> Brief
Give the data below again exactly as written, but without the pictures.
================================
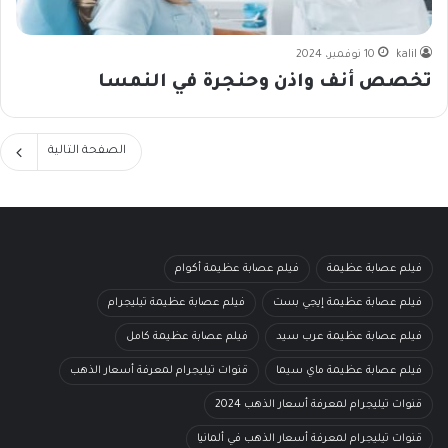
kalil
10 نوفمبر، 2024
تخصص أنف واذن وحنجرة في النمسا
الصفحة التالية
فيلم عصابة عظيمة
فيلم عصابة عظيمة أكوام
فيلم عصابة عظيمة إيجي بست
فيلم عصابة عظيمة تيليجرام
فيلم عصابة عظيمة عرب سيد
فيلم عصابة عظيمة كامل
فيلم عصابة عظيمة ماي سيما
قنوات تيليجرام لمعرفة أسعار الذهب
قنوات تيليجرام لمعرفة أسعار الذهب 2024
قنوات تيليجرام لمعرفة أسعار الذهب في ألمانيا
================================
> Response to this task
kalil
10 نوفمبر، 2024
تخصص أنف واذن وحنجرة في النمسا
الصفحة التالية
فيلم عصابة عظيمة
فيلم عصابة عظيمة أكوام
فيلم عصابة عظيمة إيجي بست
فيلم عصابة عظيمة تيليجرام
فيلم عصابة عظيمة عرب سيد
فيلم عصابة عظيمة كامل
فيلم عصابة عظيمة ماي سيما
قنوات تيليجرام لمعرفة أسعار الذهب
قنوات تيليجرام لمعرفة أسعار الذهب 2024
قنوات تيليجرام لمعرفة أسعار الذهب في ألمانيا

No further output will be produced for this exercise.